• What is being asked
Please return every line in the following data that includes the string "launcher".

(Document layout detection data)
────────────────────

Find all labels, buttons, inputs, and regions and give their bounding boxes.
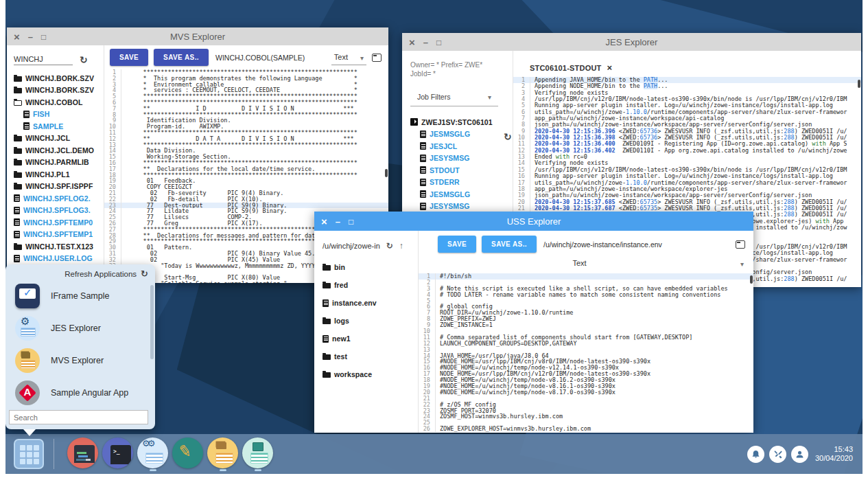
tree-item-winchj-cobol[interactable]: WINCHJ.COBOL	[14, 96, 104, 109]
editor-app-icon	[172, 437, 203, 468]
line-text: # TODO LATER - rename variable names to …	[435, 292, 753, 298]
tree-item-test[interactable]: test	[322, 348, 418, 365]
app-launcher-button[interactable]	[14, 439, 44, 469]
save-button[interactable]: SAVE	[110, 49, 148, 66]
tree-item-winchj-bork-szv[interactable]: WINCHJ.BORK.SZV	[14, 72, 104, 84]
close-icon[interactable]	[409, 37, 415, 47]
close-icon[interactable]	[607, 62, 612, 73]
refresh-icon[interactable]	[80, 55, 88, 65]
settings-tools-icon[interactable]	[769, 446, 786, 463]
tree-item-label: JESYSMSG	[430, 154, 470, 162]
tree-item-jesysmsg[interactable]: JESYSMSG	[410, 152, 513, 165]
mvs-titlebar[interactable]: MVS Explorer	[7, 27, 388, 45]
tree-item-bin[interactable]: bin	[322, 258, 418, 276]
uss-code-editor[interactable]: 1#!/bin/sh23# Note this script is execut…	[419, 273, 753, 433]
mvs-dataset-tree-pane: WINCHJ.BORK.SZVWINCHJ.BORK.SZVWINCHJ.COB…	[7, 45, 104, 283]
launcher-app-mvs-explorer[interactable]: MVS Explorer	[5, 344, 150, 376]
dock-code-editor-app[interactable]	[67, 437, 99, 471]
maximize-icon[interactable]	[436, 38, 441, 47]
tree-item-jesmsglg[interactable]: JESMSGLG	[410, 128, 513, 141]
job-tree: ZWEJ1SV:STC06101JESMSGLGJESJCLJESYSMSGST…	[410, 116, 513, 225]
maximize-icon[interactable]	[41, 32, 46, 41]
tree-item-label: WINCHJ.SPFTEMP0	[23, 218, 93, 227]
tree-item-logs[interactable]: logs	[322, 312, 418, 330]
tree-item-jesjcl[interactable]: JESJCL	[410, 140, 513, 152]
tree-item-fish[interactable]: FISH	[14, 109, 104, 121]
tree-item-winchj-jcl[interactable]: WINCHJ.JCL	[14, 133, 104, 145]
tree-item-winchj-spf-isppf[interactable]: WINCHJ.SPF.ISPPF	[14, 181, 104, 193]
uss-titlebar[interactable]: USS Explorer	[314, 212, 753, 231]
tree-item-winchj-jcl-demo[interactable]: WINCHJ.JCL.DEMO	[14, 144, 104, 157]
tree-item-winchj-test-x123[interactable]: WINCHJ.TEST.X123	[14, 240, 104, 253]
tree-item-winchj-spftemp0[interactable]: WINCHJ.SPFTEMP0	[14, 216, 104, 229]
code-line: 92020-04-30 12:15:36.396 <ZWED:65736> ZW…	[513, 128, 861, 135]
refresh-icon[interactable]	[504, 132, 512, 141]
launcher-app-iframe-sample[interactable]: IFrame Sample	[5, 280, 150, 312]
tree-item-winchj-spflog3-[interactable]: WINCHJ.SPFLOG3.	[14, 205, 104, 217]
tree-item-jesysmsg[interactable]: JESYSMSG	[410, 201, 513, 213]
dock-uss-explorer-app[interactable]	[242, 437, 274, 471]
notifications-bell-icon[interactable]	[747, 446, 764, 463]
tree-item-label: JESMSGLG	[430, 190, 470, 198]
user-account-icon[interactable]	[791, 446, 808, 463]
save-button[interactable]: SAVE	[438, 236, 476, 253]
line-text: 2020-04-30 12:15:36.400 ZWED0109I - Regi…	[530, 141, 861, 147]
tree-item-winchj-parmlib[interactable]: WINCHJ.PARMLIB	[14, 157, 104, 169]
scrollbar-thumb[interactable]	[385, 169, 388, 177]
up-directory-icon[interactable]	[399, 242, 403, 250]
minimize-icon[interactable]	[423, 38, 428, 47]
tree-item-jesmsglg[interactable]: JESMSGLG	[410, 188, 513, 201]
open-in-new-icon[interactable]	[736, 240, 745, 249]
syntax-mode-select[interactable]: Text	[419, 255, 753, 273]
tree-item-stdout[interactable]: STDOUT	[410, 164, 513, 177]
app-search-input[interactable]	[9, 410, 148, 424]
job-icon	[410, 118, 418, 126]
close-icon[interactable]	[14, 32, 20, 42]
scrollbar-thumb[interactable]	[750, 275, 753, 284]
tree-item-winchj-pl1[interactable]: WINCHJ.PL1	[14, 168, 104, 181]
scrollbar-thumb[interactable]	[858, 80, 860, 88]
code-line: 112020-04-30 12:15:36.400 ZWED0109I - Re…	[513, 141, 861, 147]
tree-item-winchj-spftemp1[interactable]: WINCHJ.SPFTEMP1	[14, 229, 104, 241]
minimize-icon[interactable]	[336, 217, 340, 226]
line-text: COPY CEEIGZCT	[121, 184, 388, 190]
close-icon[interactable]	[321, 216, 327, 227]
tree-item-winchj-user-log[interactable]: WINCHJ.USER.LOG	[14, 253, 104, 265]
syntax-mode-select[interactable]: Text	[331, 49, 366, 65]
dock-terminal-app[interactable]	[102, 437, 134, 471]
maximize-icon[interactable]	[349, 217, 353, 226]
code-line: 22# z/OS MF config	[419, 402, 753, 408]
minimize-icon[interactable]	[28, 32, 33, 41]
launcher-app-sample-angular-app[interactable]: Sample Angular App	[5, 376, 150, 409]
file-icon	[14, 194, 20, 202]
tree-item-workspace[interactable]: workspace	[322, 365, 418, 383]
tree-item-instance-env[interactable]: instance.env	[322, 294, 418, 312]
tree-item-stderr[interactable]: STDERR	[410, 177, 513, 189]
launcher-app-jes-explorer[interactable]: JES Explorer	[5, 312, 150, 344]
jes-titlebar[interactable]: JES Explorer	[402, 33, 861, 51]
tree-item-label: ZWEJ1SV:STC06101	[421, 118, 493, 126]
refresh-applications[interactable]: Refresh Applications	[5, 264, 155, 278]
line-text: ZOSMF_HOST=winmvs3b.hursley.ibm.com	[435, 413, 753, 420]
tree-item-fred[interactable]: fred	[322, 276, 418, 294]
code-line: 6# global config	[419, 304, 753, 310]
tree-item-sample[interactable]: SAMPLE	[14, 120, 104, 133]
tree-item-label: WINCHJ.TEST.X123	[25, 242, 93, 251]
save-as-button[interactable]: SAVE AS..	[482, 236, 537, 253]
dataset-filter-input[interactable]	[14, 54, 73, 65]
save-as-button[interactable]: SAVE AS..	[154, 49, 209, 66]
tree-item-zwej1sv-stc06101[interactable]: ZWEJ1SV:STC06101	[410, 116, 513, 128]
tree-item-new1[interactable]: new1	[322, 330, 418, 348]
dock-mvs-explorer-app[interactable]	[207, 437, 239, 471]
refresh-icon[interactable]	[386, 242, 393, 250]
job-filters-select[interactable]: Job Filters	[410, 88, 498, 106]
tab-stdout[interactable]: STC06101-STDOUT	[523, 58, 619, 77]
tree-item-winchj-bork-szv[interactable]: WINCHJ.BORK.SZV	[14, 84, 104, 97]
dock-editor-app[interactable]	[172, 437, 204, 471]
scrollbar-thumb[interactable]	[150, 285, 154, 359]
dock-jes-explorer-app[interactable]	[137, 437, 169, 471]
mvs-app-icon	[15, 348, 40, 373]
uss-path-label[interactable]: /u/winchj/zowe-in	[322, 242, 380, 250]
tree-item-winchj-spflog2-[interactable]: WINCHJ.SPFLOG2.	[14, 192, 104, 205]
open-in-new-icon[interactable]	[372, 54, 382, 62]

────────────────────

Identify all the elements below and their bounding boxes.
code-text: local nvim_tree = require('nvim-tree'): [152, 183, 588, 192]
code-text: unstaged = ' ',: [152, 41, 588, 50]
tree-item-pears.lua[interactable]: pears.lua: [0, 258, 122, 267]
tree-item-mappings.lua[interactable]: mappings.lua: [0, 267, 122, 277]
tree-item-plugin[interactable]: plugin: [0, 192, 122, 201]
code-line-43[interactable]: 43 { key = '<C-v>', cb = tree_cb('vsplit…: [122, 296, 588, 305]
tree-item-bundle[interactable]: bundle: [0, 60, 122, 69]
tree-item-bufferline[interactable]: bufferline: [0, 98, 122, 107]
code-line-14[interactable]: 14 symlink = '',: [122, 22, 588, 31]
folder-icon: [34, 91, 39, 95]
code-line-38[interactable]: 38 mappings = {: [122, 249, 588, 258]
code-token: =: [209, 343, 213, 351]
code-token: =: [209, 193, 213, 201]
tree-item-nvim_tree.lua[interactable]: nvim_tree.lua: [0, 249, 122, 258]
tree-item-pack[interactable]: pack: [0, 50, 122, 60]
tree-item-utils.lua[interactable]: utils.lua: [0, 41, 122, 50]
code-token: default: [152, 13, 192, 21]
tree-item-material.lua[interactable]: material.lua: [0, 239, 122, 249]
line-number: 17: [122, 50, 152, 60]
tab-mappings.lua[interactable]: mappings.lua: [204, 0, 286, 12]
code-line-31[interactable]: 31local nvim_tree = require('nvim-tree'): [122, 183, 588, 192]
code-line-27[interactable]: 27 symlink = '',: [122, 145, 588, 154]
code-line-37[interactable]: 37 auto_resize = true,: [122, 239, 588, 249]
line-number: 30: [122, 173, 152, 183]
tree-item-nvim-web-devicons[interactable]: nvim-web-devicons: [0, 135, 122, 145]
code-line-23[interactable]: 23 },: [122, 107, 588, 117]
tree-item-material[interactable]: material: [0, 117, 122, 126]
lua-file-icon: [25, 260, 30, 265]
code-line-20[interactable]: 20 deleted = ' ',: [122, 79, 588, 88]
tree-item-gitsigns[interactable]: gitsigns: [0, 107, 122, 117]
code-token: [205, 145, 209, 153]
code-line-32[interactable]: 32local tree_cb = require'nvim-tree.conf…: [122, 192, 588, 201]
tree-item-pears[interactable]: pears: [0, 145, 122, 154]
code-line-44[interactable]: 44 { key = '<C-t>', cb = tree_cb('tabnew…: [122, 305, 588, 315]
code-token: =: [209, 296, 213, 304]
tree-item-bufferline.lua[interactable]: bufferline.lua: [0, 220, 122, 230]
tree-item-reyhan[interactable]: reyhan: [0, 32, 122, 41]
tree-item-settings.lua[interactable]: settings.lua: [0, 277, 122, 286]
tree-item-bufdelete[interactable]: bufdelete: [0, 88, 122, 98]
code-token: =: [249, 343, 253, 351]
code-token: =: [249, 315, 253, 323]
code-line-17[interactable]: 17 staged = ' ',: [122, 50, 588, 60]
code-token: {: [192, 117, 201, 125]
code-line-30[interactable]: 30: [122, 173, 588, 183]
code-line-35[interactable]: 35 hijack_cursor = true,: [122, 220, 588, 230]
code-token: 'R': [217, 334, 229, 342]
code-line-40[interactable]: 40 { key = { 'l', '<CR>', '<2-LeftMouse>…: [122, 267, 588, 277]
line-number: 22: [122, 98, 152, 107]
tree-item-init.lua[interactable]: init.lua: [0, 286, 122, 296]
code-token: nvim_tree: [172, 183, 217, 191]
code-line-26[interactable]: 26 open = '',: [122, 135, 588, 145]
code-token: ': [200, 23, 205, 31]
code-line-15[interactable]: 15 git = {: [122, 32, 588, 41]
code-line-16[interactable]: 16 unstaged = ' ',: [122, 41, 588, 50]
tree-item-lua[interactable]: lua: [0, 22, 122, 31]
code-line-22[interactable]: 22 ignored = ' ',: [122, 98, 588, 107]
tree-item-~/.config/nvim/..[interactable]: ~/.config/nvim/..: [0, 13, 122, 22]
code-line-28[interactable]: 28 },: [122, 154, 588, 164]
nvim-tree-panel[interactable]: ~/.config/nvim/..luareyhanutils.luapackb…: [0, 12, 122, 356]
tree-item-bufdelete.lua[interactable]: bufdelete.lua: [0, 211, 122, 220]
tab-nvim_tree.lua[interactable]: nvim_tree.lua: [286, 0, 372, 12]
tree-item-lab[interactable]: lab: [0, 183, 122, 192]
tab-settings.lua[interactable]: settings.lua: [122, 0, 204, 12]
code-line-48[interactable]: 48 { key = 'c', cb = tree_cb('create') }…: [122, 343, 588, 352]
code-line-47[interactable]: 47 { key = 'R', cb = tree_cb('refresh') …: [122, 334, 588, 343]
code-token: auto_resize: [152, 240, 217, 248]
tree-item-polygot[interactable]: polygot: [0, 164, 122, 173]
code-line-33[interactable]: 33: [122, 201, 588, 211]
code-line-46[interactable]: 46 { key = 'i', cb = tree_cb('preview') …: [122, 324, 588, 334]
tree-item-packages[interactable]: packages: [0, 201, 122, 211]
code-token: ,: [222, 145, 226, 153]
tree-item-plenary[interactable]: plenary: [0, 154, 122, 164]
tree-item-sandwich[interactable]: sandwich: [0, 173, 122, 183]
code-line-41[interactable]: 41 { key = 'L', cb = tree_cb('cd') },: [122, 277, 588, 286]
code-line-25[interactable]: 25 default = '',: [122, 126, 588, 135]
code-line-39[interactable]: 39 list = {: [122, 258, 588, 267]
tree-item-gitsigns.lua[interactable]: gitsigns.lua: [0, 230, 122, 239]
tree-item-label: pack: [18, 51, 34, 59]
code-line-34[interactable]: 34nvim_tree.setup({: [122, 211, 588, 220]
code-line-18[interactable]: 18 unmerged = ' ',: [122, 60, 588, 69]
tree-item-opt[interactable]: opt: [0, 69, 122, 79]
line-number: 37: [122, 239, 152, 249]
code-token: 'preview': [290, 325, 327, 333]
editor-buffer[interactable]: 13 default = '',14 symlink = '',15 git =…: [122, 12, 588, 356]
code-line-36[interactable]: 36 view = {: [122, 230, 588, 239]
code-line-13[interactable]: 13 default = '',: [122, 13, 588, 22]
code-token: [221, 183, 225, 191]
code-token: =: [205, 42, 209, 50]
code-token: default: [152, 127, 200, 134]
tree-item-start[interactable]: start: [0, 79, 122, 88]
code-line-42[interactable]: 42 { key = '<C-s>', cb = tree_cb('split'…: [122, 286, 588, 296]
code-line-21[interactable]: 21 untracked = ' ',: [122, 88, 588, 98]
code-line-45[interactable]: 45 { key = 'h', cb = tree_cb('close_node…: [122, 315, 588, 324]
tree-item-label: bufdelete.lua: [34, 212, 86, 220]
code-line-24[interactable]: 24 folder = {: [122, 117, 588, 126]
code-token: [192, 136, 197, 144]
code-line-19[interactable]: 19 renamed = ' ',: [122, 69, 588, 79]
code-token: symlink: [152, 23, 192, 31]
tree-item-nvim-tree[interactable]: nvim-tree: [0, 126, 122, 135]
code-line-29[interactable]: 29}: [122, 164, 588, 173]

────────────────────

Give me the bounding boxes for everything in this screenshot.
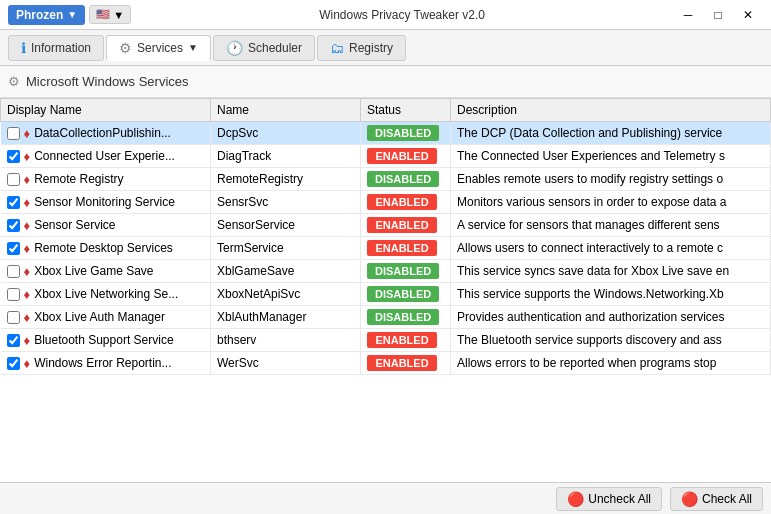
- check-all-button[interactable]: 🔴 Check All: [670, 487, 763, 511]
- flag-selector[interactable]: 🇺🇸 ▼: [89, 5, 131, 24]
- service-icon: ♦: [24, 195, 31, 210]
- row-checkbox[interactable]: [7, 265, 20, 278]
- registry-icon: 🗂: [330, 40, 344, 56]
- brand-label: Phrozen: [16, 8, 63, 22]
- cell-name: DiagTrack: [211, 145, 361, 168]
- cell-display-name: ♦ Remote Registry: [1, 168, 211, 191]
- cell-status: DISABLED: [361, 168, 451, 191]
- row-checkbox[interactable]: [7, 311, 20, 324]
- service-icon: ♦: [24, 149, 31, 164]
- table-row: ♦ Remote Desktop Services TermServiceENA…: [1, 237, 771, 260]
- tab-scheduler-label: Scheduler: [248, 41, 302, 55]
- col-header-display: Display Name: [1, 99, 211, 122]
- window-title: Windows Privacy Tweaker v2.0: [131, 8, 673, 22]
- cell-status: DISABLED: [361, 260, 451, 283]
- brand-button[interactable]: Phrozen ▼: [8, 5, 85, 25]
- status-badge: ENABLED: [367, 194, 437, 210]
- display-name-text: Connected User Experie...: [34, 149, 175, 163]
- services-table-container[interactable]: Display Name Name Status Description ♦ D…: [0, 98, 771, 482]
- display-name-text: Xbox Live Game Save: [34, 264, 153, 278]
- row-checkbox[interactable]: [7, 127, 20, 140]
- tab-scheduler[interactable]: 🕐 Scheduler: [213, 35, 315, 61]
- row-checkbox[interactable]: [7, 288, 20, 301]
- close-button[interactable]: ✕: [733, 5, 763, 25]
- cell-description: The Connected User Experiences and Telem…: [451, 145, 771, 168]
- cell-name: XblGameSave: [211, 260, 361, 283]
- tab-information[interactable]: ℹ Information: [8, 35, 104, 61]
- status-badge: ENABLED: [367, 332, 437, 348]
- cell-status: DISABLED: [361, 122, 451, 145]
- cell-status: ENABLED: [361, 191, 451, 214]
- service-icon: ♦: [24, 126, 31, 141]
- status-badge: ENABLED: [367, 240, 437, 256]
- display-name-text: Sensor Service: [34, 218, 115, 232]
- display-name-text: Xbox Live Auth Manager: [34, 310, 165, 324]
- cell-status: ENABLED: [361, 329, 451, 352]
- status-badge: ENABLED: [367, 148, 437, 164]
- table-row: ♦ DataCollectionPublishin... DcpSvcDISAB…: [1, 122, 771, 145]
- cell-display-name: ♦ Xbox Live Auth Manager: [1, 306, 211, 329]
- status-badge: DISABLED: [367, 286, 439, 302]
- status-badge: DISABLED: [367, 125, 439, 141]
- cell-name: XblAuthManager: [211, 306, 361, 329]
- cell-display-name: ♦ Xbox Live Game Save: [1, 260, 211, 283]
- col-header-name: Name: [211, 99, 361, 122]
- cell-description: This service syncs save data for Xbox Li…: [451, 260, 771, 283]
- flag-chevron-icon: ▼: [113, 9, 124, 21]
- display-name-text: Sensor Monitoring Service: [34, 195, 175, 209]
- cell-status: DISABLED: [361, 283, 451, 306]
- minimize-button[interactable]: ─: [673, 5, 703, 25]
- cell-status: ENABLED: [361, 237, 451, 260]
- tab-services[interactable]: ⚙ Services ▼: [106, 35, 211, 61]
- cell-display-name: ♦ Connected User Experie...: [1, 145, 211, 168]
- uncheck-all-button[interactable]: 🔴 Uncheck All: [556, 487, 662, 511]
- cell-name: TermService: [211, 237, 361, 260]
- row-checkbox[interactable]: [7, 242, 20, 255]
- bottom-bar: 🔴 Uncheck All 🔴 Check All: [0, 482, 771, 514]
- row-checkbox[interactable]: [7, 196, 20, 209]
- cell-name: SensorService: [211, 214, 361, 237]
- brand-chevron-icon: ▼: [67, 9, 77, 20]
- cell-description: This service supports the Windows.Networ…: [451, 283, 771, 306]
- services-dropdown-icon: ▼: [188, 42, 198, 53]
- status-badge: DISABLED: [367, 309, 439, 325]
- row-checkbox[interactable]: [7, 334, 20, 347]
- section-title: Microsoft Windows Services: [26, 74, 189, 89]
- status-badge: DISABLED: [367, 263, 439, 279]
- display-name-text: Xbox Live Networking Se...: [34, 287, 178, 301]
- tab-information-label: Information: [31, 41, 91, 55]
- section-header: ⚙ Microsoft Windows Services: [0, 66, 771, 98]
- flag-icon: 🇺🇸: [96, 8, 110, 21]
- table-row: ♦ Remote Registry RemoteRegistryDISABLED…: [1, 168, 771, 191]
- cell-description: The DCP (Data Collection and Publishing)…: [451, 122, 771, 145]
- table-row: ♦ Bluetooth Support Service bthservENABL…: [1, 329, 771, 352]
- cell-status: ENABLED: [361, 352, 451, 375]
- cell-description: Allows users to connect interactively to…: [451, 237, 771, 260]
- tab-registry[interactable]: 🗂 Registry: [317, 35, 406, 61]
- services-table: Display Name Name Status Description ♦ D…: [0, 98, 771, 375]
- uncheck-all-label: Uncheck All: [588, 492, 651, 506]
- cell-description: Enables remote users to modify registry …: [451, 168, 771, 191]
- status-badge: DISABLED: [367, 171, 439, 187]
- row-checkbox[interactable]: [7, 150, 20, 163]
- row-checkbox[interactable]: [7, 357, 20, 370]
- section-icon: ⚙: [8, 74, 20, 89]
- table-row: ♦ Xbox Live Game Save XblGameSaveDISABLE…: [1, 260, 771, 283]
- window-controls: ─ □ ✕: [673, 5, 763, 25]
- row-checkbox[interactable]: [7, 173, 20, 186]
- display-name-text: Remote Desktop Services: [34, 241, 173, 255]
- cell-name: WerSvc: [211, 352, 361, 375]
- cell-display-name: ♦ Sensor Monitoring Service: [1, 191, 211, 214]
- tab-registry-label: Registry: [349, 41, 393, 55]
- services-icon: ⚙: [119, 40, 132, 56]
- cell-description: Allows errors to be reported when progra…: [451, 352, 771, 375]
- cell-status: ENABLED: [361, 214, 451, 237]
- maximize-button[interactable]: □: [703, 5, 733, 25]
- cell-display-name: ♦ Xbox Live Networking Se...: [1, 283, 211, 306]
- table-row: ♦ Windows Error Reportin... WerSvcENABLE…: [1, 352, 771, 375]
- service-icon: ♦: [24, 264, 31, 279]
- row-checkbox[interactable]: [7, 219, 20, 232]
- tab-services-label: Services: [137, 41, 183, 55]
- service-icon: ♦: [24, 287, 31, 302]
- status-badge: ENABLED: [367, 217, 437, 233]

────────────────────

• Exercise result
app-launcher-button[interactable]	[14, 439, 44, 469]
launcher-app-mvs-explorer[interactable]: MVS Explorer	[5, 344, 150, 376]
launcher-app-iframe-sample[interactable]: IFrame Sample	[5, 280, 150, 312]
launcher-app-sample-angular-app[interactable]: Sample Angular App	[5, 376, 150, 409]
launcher-app-jes-explorer[interactable]: JES Explorer	[5, 312, 150, 344]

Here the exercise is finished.